RAW DATA Start Marker

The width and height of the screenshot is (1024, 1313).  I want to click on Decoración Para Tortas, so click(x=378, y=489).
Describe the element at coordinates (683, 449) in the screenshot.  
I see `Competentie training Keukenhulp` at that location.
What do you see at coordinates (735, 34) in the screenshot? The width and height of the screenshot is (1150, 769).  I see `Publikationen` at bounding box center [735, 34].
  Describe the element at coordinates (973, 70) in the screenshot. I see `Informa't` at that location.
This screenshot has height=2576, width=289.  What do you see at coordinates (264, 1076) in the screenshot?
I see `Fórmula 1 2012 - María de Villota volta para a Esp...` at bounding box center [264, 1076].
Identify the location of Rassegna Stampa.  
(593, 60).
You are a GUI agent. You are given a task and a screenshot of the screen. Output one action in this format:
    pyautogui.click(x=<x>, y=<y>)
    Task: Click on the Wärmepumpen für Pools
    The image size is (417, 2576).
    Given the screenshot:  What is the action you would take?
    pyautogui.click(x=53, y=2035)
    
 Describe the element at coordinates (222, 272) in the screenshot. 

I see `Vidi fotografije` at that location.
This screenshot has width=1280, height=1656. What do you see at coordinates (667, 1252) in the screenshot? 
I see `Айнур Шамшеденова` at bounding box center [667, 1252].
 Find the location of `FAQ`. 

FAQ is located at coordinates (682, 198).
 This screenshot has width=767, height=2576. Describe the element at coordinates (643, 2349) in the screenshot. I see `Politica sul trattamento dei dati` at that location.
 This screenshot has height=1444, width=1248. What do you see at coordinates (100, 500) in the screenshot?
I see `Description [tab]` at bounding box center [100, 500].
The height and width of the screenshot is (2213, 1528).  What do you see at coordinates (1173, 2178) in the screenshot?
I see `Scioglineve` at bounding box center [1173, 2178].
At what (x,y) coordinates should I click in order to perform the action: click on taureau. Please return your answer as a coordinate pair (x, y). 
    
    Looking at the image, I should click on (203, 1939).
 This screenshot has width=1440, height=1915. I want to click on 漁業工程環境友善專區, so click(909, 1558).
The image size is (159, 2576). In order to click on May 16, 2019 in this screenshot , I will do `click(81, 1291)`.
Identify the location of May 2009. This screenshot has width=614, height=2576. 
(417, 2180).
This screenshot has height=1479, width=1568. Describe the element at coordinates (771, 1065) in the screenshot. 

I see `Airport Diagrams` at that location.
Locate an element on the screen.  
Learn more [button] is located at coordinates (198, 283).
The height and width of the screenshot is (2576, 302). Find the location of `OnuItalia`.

RAW DATA End Marker

Transcribe all the entries exactly, as they stand.

The width and height of the screenshot is (1024, 1313).  I want to click on Decoración Para Tortas, so click(x=378, y=489).
Describe the element at coordinates (683, 449) in the screenshot.  
I see `Competentie training Keukenhulp` at that location.
What do you see at coordinates (735, 34) in the screenshot? The width and height of the screenshot is (1150, 769).  I see `Publikationen` at bounding box center [735, 34].
  Describe the element at coordinates (973, 70) in the screenshot. I see `Informa't` at that location.
This screenshot has height=2576, width=289.  What do you see at coordinates (264, 1076) in the screenshot?
I see `Fórmula 1 2012 - María de Villota volta para a Esp...` at bounding box center [264, 1076].
Identify the location of Rassegna Stampa.  
(593, 60).
You are a GUI agent. You are given a task and a screenshot of the screen. Output one action in this format:
    pyautogui.click(x=<x>, y=<y>)
    Task: Click on the Wärmepumpen für Pools
    The image size is (417, 2576).
    Given the screenshot:  What is the action you would take?
    pyautogui.click(x=53, y=2035)
    
 Describe the element at coordinates (222, 272) in the screenshot. 

I see `Vidi fotografije` at that location.
This screenshot has width=1280, height=1656. What do you see at coordinates (667, 1252) in the screenshot? 
I see `Айнур Шамшеденова` at bounding box center [667, 1252].
 Find the location of `FAQ`. 

FAQ is located at coordinates (682, 198).
 This screenshot has width=767, height=2576. Describe the element at coordinates (643, 2349) in the screenshot. I see `Politica sul trattamento dei dati` at that location.
 This screenshot has height=1444, width=1248. What do you see at coordinates (100, 500) in the screenshot?
I see `Description [tab]` at bounding box center [100, 500].
The height and width of the screenshot is (2213, 1528).  What do you see at coordinates (1173, 2178) in the screenshot?
I see `Scioglineve` at bounding box center [1173, 2178].
At what (x,y) coordinates should I click in order to perform the action: click on taureau. Please return your answer as a coordinate pair (x, y). 
    
    Looking at the image, I should click on (203, 1939).
 This screenshot has width=1440, height=1915. I want to click on 漁業工程環境友善專區, so click(909, 1558).
The image size is (159, 2576). In order to click on May 16, 2019 in this screenshot , I will do `click(81, 1291)`.
Identify the location of May 2009. This screenshot has width=614, height=2576. 
(417, 2180).
This screenshot has height=1479, width=1568. Describe the element at coordinates (771, 1065) in the screenshot. 

I see `Airport Diagrams` at that location.
Locate an element on the screen.  
Learn more [button] is located at coordinates (198, 283).
The height and width of the screenshot is (2576, 302). Find the location of `OnuItalia`.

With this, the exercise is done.